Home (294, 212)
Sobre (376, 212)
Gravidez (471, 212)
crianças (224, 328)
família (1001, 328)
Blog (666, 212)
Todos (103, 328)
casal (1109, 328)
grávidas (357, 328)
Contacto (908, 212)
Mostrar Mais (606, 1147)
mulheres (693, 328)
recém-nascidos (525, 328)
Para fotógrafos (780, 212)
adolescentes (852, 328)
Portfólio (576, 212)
* * *
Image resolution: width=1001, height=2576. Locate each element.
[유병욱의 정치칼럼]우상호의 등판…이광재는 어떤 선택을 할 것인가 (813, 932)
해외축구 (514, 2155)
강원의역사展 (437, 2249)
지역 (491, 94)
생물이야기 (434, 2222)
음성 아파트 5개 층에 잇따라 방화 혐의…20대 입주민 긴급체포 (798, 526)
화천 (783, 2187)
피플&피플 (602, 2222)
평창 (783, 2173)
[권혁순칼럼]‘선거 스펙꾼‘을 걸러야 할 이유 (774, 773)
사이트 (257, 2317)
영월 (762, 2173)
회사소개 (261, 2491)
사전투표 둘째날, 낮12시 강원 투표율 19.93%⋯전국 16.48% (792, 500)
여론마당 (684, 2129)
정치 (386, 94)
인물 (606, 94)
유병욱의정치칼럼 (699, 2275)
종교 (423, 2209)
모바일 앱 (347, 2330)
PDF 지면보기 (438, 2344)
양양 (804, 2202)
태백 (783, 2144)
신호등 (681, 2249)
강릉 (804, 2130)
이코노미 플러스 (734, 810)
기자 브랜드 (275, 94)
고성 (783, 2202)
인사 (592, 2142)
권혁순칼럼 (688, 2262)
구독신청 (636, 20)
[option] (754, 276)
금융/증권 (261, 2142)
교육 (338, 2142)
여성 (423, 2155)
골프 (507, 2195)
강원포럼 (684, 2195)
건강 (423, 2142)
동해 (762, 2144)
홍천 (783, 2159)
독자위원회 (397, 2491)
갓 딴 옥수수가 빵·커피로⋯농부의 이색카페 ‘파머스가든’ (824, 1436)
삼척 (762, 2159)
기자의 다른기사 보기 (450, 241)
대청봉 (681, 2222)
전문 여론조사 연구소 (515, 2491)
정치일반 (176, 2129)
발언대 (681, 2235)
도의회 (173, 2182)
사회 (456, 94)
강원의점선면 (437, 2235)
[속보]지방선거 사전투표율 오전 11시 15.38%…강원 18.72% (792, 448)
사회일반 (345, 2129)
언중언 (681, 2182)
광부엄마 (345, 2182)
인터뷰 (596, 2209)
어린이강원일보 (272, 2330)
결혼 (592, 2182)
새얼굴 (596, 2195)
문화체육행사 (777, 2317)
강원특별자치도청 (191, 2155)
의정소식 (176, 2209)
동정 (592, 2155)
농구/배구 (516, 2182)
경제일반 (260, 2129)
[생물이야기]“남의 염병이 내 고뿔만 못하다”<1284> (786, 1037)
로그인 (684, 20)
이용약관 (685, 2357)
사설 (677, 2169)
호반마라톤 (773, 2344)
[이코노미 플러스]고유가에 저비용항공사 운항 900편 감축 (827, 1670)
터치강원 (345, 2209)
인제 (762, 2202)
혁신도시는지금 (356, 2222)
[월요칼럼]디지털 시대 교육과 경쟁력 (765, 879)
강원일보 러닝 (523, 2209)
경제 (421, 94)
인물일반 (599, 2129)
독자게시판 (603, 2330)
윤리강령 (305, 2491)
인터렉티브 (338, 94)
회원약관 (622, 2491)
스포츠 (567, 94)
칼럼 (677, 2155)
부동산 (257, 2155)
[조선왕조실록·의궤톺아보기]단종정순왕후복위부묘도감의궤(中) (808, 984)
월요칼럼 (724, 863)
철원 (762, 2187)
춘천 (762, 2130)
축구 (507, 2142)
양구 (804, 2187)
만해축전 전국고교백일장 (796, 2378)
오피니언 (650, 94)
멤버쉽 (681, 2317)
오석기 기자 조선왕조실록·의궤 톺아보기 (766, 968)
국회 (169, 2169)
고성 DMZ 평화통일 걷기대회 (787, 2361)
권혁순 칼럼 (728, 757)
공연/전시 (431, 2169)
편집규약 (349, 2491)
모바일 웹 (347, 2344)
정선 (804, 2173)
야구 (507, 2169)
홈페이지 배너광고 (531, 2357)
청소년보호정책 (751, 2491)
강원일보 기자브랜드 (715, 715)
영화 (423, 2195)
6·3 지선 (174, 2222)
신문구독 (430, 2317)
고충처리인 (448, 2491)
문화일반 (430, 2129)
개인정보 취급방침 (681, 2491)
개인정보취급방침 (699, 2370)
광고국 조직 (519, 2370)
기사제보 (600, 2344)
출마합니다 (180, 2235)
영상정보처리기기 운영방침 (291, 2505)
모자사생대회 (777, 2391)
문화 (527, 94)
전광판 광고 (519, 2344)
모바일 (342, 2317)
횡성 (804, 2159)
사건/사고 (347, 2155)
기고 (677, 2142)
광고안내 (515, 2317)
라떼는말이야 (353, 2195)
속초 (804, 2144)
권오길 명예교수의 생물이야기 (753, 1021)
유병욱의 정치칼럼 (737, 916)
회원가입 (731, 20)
==
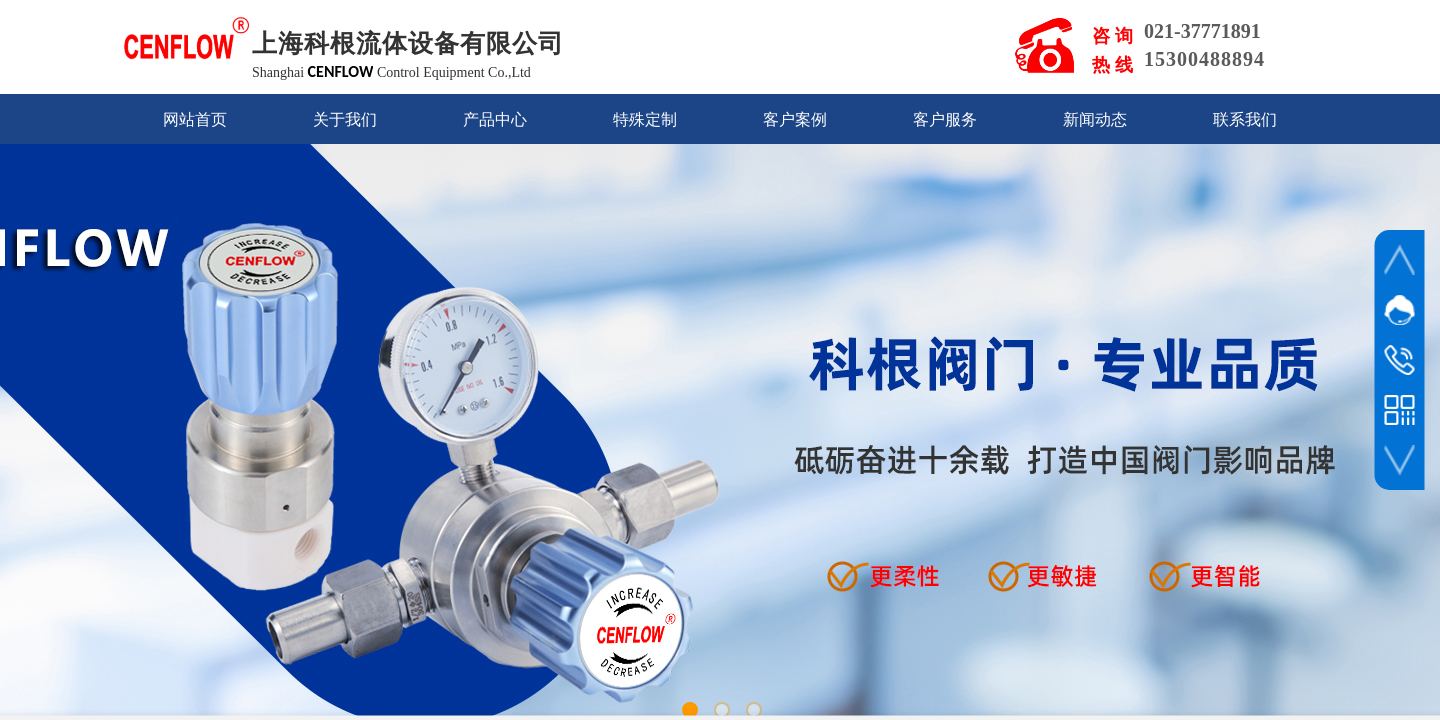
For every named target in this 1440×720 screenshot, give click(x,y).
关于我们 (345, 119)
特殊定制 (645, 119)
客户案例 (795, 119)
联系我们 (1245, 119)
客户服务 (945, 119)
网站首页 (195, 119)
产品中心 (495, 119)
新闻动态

*TASK BRIEF:*
In the entries above, the lines between the one holding "인터뷰 (596, 2209)" and the one holding "윤리강령 (305, 2491)", inclusive, are to be printed exactly as written, and those alone.

*SOLVED EXERCISE:*
인터뷰 (596, 2209)
어린이강원일보 (272, 2330)
결혼 (592, 2182)
새얼굴 (596, 2195)
문화체육행사 (777, 2317)
강원특별자치도청 (191, 2155)
의정소식 (176, 2209)
동정 (592, 2155)
농구/배구 (516, 2182)
경제일반 (260, 2129)
[생물이야기]“남의 염병이 내 고뿔만 못하다”<1284> (786, 1037)
로그인 (684, 20)
이용약관 (685, 2357)
사설 (677, 2169)
호반마라톤 (773, 2344)
[이코노미 플러스]고유가에 저비용항공사 운항 900편 감축 (827, 1670)
터치강원 (345, 2209)
인제 (762, 2202)
혁신도시는지금 (356, 2222)
[월요칼럼]디지털 시대 교육과 경쟁력 (765, 879)
강원일보 러닝 (523, 2209)
경제 (421, 94)
인물일반 (599, 2129)
독자게시판 (603, 2330)
윤리강령 (305, 2491)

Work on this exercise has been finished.